»»

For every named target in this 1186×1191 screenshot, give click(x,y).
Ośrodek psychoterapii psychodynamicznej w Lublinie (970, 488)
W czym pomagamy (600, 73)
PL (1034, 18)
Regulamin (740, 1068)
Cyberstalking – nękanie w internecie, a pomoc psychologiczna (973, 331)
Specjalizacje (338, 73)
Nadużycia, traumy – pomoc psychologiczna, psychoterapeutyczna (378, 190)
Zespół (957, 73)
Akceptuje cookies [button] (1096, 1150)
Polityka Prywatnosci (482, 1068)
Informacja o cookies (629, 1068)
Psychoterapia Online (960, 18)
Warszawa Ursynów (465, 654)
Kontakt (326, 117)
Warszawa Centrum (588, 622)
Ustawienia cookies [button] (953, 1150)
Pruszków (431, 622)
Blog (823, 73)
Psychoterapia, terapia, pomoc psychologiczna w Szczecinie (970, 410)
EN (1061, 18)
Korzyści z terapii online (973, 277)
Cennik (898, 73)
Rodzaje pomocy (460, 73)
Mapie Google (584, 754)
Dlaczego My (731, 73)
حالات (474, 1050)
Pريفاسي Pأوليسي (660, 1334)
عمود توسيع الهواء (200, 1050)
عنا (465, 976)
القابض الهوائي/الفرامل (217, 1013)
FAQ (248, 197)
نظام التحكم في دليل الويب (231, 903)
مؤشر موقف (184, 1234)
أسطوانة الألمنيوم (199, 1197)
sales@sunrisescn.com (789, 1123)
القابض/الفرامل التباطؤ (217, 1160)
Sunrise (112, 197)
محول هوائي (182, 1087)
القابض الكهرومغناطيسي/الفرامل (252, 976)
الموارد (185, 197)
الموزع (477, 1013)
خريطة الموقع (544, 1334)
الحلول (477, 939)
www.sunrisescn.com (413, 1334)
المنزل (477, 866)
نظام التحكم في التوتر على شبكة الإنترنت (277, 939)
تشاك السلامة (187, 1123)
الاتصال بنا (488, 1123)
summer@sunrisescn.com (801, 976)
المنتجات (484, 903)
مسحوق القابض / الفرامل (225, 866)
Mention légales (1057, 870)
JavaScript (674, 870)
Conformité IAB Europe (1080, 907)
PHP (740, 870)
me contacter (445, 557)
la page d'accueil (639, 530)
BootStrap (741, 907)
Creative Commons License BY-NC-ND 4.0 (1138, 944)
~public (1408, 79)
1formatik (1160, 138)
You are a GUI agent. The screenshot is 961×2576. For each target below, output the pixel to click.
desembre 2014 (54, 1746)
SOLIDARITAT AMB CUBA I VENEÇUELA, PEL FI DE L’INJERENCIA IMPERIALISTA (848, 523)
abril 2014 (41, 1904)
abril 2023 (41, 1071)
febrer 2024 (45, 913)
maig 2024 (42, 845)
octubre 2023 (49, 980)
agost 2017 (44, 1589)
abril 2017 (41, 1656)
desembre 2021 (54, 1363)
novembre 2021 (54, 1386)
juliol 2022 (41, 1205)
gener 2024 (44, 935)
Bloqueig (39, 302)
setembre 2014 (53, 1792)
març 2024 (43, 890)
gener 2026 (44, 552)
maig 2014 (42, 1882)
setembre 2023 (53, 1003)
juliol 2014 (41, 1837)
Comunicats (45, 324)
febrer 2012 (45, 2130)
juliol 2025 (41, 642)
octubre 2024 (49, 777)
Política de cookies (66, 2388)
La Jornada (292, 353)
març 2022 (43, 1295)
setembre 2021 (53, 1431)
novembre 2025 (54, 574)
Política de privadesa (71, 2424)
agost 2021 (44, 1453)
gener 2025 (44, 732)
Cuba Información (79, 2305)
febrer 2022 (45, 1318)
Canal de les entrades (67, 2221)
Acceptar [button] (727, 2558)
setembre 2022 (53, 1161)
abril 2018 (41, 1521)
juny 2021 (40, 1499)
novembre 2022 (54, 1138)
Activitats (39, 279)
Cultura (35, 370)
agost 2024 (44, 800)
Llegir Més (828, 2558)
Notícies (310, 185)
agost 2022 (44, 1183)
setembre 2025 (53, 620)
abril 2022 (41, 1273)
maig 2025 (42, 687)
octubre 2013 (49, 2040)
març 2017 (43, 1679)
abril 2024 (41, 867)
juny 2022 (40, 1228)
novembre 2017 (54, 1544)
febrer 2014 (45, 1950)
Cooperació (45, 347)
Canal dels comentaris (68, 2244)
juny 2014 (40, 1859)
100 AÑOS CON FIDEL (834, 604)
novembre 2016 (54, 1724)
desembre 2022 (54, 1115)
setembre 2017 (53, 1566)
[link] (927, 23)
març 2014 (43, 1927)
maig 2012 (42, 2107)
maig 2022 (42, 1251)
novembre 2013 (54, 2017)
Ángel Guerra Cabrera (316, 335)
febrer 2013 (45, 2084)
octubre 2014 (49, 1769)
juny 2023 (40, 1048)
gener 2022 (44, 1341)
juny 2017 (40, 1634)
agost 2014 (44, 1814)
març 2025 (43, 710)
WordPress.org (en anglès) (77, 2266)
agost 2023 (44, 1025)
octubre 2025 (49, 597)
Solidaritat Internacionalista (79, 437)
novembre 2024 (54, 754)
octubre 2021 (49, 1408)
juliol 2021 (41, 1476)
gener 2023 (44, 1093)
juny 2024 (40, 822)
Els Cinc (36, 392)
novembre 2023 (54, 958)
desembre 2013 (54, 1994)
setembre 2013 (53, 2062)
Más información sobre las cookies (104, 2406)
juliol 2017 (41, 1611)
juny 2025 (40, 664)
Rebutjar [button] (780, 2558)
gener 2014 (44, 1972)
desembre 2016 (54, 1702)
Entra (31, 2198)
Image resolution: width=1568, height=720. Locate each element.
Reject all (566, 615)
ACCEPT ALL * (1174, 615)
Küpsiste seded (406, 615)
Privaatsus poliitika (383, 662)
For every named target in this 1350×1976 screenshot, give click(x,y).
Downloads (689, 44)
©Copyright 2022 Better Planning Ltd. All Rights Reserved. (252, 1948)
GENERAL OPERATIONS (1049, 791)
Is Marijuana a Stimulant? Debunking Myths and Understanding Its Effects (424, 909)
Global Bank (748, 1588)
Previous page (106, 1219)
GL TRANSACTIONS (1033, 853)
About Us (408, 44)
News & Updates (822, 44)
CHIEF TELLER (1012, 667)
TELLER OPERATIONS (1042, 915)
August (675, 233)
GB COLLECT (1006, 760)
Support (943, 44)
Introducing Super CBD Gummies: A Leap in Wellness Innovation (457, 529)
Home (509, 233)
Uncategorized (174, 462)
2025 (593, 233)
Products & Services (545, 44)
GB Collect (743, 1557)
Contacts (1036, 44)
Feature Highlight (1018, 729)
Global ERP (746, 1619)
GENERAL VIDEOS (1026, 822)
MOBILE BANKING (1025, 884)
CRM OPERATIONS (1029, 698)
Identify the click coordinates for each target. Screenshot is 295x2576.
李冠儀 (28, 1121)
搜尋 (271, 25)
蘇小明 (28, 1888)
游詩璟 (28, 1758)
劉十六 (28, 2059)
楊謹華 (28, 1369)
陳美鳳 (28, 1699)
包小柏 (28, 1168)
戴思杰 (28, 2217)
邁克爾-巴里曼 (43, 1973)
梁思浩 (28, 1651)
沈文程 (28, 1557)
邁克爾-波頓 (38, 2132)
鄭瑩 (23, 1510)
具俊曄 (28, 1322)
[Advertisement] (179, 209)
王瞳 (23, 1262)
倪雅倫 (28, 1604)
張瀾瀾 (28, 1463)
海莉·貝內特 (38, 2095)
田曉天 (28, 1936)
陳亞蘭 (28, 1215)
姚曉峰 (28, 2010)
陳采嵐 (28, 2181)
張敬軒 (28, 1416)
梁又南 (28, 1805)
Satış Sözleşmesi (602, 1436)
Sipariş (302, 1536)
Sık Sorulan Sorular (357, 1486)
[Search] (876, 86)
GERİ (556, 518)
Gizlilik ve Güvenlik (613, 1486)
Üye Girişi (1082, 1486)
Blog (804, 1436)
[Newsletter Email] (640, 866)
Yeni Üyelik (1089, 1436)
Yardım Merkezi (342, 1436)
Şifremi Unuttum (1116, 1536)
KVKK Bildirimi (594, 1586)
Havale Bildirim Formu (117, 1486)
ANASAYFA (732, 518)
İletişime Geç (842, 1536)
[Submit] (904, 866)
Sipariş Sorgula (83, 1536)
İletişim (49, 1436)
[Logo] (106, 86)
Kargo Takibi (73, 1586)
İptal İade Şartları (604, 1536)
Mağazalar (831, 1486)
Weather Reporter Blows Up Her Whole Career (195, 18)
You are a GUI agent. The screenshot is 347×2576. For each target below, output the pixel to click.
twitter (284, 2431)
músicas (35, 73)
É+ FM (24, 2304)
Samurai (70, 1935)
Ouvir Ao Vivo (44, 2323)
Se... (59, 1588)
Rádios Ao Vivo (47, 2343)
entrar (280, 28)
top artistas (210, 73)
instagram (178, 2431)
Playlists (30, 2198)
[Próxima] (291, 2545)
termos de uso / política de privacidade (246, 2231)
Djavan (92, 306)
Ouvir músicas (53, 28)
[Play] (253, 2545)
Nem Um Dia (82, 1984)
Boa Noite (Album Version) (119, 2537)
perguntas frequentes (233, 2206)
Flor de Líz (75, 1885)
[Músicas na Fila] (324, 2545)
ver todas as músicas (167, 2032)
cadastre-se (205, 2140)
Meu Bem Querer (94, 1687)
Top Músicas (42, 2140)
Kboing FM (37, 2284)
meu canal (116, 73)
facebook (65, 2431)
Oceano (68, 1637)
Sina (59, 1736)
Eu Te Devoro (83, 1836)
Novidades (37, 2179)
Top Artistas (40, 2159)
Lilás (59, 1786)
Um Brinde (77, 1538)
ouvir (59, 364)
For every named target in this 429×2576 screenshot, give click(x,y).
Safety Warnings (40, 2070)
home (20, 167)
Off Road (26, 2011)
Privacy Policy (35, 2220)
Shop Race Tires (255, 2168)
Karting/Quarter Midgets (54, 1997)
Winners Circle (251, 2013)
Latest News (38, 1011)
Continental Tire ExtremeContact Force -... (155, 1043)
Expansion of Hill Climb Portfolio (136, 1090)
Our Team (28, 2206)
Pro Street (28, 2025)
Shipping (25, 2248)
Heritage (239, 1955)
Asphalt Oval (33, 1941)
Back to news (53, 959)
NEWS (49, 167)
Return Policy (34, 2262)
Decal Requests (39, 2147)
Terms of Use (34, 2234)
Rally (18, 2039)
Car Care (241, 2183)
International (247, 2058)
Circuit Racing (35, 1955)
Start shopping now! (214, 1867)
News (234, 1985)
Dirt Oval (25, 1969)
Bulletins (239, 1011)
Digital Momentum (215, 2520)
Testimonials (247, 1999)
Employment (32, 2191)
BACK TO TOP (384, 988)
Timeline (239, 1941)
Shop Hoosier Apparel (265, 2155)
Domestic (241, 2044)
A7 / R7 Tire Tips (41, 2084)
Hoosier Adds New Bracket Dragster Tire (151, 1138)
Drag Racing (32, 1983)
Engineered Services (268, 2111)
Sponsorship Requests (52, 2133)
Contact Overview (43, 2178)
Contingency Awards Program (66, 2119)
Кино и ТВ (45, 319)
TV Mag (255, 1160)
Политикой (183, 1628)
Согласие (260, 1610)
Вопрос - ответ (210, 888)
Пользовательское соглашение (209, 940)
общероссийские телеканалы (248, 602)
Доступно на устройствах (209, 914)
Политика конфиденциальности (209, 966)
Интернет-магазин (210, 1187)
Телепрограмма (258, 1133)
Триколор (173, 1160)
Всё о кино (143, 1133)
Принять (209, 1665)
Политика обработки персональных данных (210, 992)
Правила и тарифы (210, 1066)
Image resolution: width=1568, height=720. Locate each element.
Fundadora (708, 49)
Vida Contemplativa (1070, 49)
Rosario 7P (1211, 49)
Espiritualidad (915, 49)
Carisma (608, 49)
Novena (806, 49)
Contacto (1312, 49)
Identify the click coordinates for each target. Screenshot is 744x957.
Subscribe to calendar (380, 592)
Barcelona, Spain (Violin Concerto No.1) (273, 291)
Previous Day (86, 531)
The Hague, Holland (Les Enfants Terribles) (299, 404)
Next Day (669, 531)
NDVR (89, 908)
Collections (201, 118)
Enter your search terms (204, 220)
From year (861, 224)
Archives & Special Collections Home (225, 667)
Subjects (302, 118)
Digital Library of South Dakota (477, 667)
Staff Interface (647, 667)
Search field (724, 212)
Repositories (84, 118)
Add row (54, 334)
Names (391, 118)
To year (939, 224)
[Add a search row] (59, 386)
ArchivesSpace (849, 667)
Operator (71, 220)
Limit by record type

««

● **BRIEF**: Above are the entries. Output exactly the lines beginning with the line that has "حالات (474, 1050)" and ending with the line that has "الحلول (477, 939)".

● **TASK RESULT**:
حالات (474, 1050)
Pريفاسي Pأوليسي (660, 1334)
عمود توسيع الهواء (200, 1050)
عنا (465, 976)
القابض الهوائي/الفرامل (217, 1013)
FAQ (248, 197)
نظام التحكم في دليل الويب (231, 903)
مؤشر موقف (184, 1234)
أسطوانة الألمنيوم (199, 1197)
sales@sunrisescn.com (789, 1123)
القابض/الفرامل التباطؤ (217, 1160)
Sunrise (112, 197)
محول هوائي (182, 1087)
القابض الكهرومغناطيسي/الفرامل (252, 976)
الموارد (185, 197)
الموزع (477, 1013)
خريطة الموقع (544, 1334)
الحلول (477, 939)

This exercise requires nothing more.